Activity: Output each record below exactly as it stands, leaving out the pictures.

--

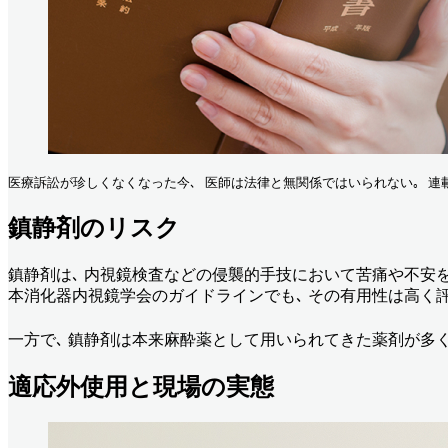
医療訴訟が珍しくなくなった今､ 医師は法律と無関係ではいられない｡ 連載
鎮静剤のリスク
鎮静剤は､ 内視鏡検査などの侵襲的手技において苦痛や不安を
本消化器内視鏡学会のガイドラインでも､ その有用性は高く
一方で､ 鎮静剤は本来麻酔薬として用いられてきた薬剤が多く
適応外使用と現場の実態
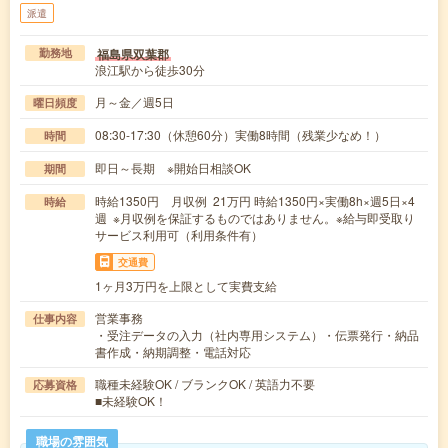
派遣
福島県双葉郡
勤務地
浪江駅から徒歩30分
月～金／週5日
曜日頻度
08:30-17:30（休憩60分）実働8時間（残業少なめ！）
時間
即日～長期 ※開始日相談OK
期間
時給1350円 月収例 21万円 時給1350円×実働8h×週5日×4
時給
週 ※月収例を保証するものではありません。※給与即受取り
サービス利用可（利用条件有）
交通費
1ヶ月3万円を上限として実費支給
営業事務
仕事内容
・受注データの入力（社内専用システム）・伝票発行・納品
書作成・納期調整・電話対応
職種未経験OK / ブランクOK / 英語力不要
応募資格
■未経験OK！
職場の雰囲気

--

Finished exercise:
医療訴訟が珍しくなくなった今､ 医師は法律と無関係ではいられない｡ 連載
鎮静剤のリスク
鎮静剤は､ 内視鏡検査などの侵襲的手技において苦痛や不安を
本消化器内視鏡学会のガイドラインでも､ その有用性は高く
一方で､ 鎮静剤は本来麻酔薬として用いられてきた薬剤が多く
適応外使用と現場の実態
派遣
福島県双葉郡
勤務地
浪江駅から徒歩30分
月～金／週5日
曜日頻度
08:30-17:30（休憩60分）実働8時間（残業少なめ！）
時間
即日～長期 ※開始日相談OK
期間
時給1350円 月収例 21万円 時給1350円×実働8h×週5日×4
時給
週 ※月収例を保証するものではありません。※給与即受取り
サービス利用可（利用条件有）
交通費
1ヶ月3万円を上限として実費支給
営業事務
仕事内容
・受注データの入力（社内専用システム）・伝票発行・納品
書作成・納期調整・電話対応
職種未経験OK / ブランクOK / 英語力不要
応募資格
■未経験OK！
職場の雰囲気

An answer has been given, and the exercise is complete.